Why This Job is Featured on The SaaS Jobs
This Senior Data Engineer role stands out in SaaS because it sits at the intersection of product delivery and platform capability. The remit is centered on building batch and streaming pipelines that feed a centralized data platform, the kind of shared infrastructure that enables consistent analytics, ML use cases, and data-backed customer features across a subscription software business. The tooling mix of PySpark, SQL, and AWS points to a modern cloud data stack rather than a purely warehouse-centric setup.
From a SaaS career perspective, the work offers durable experience in turning ambiguous business asks into reliable data services. Owning complex pipeline delivery, participating in system design discussions, and improving observability and data quality are all competencies that translate across SaaS companies as data becomes more embedded in product and go-to-market decisions. The emphasis on production support and reliability also builds the operational discipline expected of senior engineers working on shared platforms.
The role is best suited to an engineer who prefers end-to-end execution and is comfortable collaborating across product, analytics, and engineering. It will appeal to someone who enjoys designing for scale, debugging performance issues, and treating data pipelines as long-lived systems with testing and monitoring, not one-off integrations.

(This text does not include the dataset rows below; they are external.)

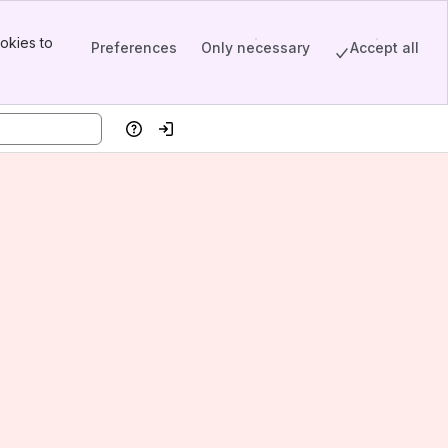
okies to
Preferences
Only necessary
Accept all
Help
Log in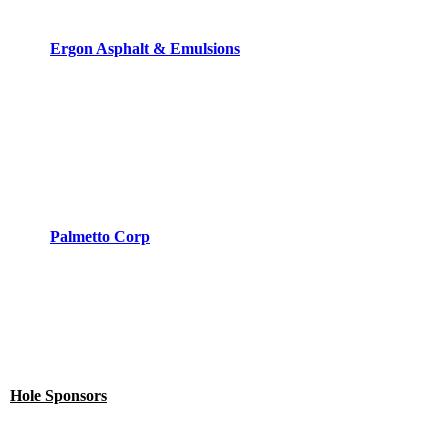
Ergon Asphalt & Emulsions
Palmetto Corp
Hole Sponsors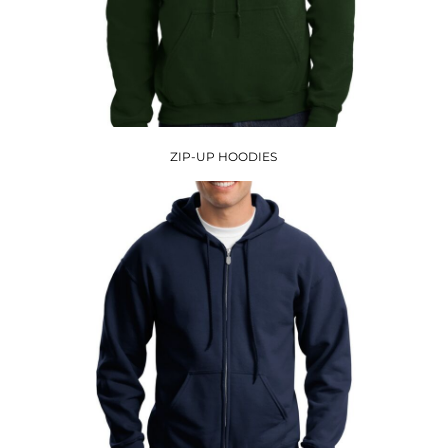
ZIP-UP HOODIES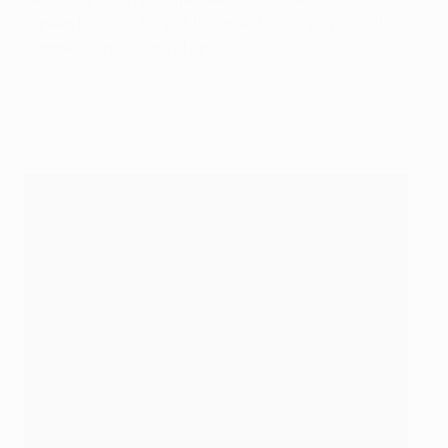
career, his final tally of 15 earned him
top spot in the
competition scoring charts
.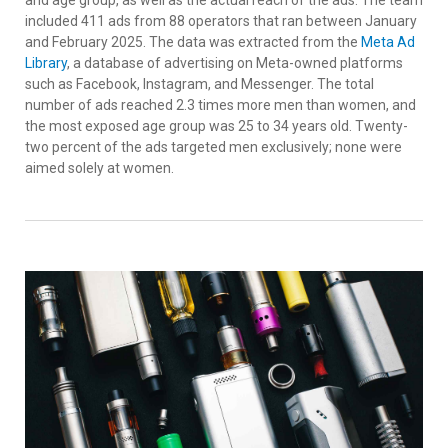
included 411 ads from 88 operators that ran between January
and February 2025. The data was extracted from the
Meta Ad
Library
, a database of advertising on Meta-owned platforms
such as Facebook, Instagram, and Messenger. The total
number of ads reached 2.3 times more men than women, and
the most exposed age group was 25 to 34 years old. Twenty-
two percent of the ads targeted men exclusively; none were
aimed solely at women.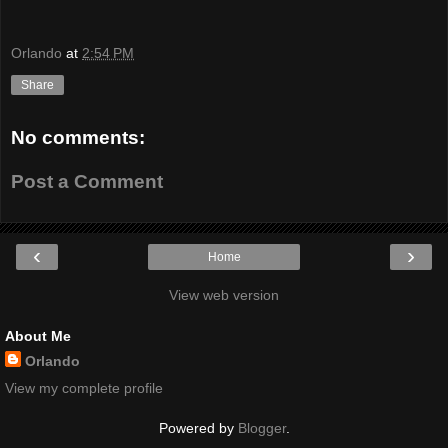
Orlando
at
2:54 PM
Share
No comments:
Post a Comment
‹
›
Home
View web version
About Me
Orlando
View my complete profile
Powered by
Blogger
.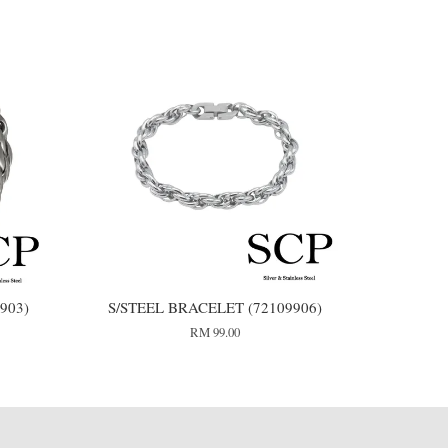
903)
S/STEEL BRACELET (72109906)
RM 99.00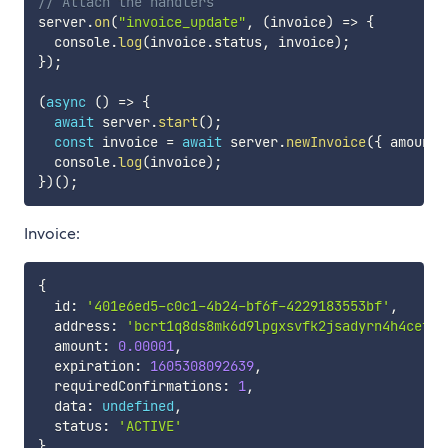
// Attach the handlers
server
.
on
(
"invoice_update"
,
(
invoice
)
=>
{
  console
.
log
(
invoice
.
status
,
 invoice
)
;
}
)
;
(
async
(
)
=>
{
await
 server
.
start
(
)
;
const
 invoice 
=
await
 server
.
newInvoice
(
{
 amount
:
  console
.
log
(
invoice
)
;
}
)
(
)
;
Invoice:
{
  id
:
'401e6ed5-c0c1-4b24-bf6f-4229183553bf'
,
  address
:
'bcrt1q8ds8mk6d9lpgxsvfk2jsadyrn4h4cefrm
  amount
:
0.00001
,
  expiration
:
1605308092639
,
  requiredConfirmations
:
1
,
  data
:
undefined
,
  status
:
'ACTIVE'
}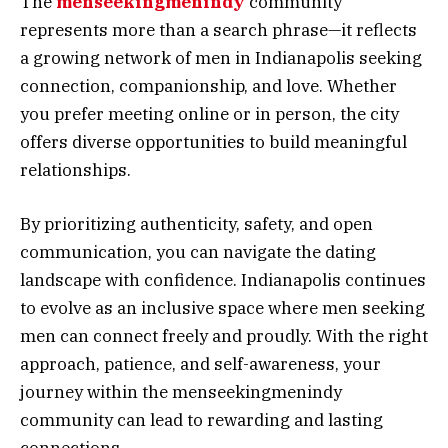
The
menseekingmenindy
community
represents more than a search phrase—it reflects
a growing network of men in Indianapolis seeking
connection, companionship, and love. Whether
you prefer meeting online or in person, the city
offers diverse opportunities to build meaningful
relationships.
By prioritizing authenticity, safety, and open
communication, you can navigate the dating
landscape with confidence. Indianapolis continues
to evolve as an inclusive space where men seeking
men can connect freely and proudly. With the right
approach, patience, and self-awareness, your
journey within the menseekingmenindy
community can lead to rewarding and lasting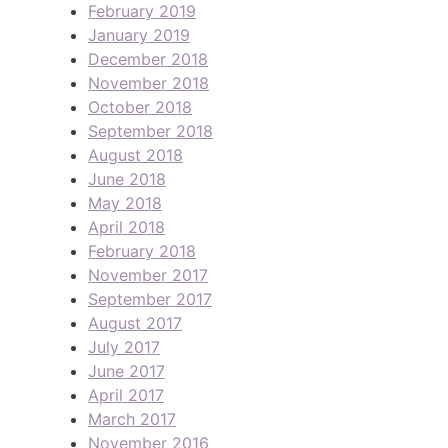
February 2019
January 2019
December 2018
November 2018
October 2018
September 2018
August 2018
June 2018
May 2018
April 2018
February 2018
November 2017
September 2017
August 2017
July 2017
June 2017
April 2017
March 2017
November 2016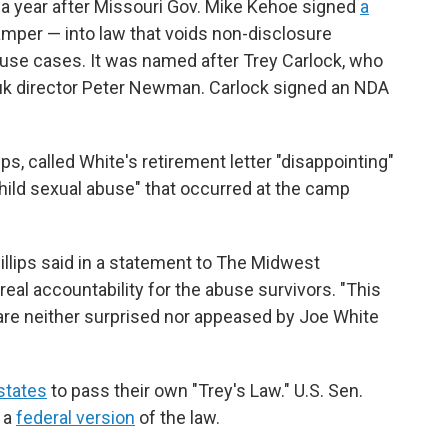
 year after Missouri Gov. Mike Kehoe signed
a
per — into law that voids non-disclosure
use cases. It was named after Trey Carlock, who
k director Peter Newman. Carlock signed an NDA
ips, called White's retirement letter "disappointing"
child sexual abuse" that occurred at the camp
Phillips said in a statement to The Midwest
al accountability for the abuse survivors. "This
 are neither surprised nor appeased by Joe White
states
to pass their own "Trey's Law." U.S. Sen.
 a
federal version
of the law.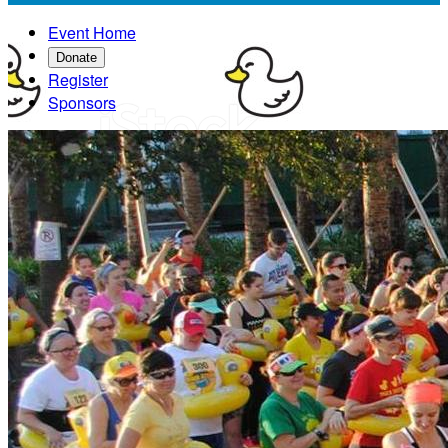
Event Home
Donate
Register
Sponsors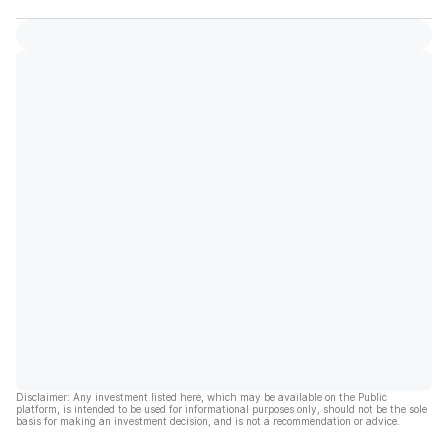
Disclaimer: Any investment listed here, which may be available on the Public
platform, is intended to be used for informational purposes only, should not be the sole
basis for making an investment decision, and is not a recommendation or advice.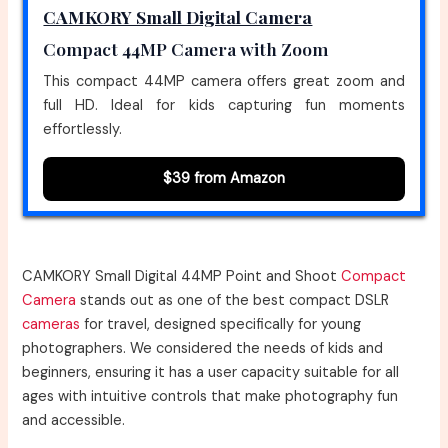
CAMKORY Small Digital Camera
Compact 44MP Camera with Zoom
This compact 44MP camera offers great zoom and
full HD. Ideal for kids capturing fun moments
effortlessly.
$39 from Amazon
CAMKORY Small Digital 44MP Point and Shoot
Compact
Camera
stands out as one of the best compact DSLR
cameras
for travel, designed specifically for young
photographers. We considered the needs of kids and
beginners, ensuring it has a user capacity suitable for all
ages with intuitive controls that make photography fun
and accessible.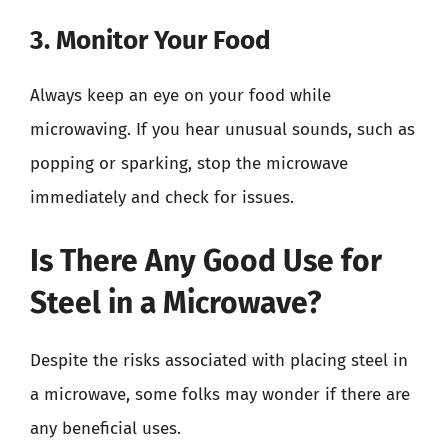
3. Monitor Your Food
Always keep an eye on your food while
microwaving. If you hear unusual sounds, such as
popping or sparking, stop the microwave
immediately and check for issues.
Is There Any Good Use for
Steel in a Microwave?
Despite the risks associated with placing steel in
a microwave, some folks may wonder if there are
any beneficial uses.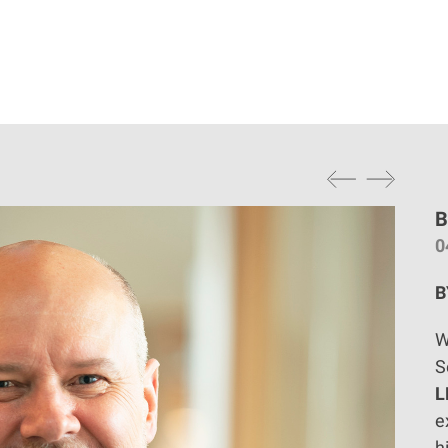
B
0
B
W
S
L
e
h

The section above is editorial commentary from The SaaS Jobs, provided to help SaaS professionals understand the role in a broader industry context.
Job Description
About the Role
We are seeking a strong Senior Data Engineer to build and maintain scalable, high-quality data pipelines powering Checkr’s centralized data platform. As a Senior Engineer, you will independently deliver complex features, contribute to system design, and collaborate with cross-functional partners to support the next generation of our data products.
What You’ll Do
- Independently design and implement complex batch and streaming pipelines using PySpark, SQL, and AWS services.
- Navigate ambiguity with guidance, translating high-level direction into well-scoped, high-quality technical solutions.
- Work cross-functionally with product, design, analysts, and engineers to ship impactful features and improve data workflows.
- Contribute to architectural discussions and system improvements without owning long-term strategy.
- Ensure pipeline reliability and data quality, implementing testing, monitoring, and observability best practices.
- Investigate and resolve production issues for services owned by the team.
- Write performant, maintainable code that aligns with engineering standards.
- Support the team in building foundational datasets that enable analytics, ML, and customer-facing features.
What You Bring
- 6–7+ years of experience in data engineering with strong hands-on execution ability.
- Proficiency with PySpark, Python, and SQL, including debugging and performance optimization.
- Experience building large-scale pipelines (up to terabytes or larger), with exposure to streaming systems such as Kafka.
- Strong knowledge of data modeling, relational databases, and NoSQL stores.
- Experience with AWS services such as EMR, Glue, Athena, Lambda, and S3.
- Exposure to Iceberg or other lakehouse technologies (nice to have).
- Understanding of security and data privacy fundamentals.
- Strong problem-solving skills, attention to detail, and ability to execute independently.
- Knowledge of Databricks, Snowflake, or Graph/Vector stores is a plus.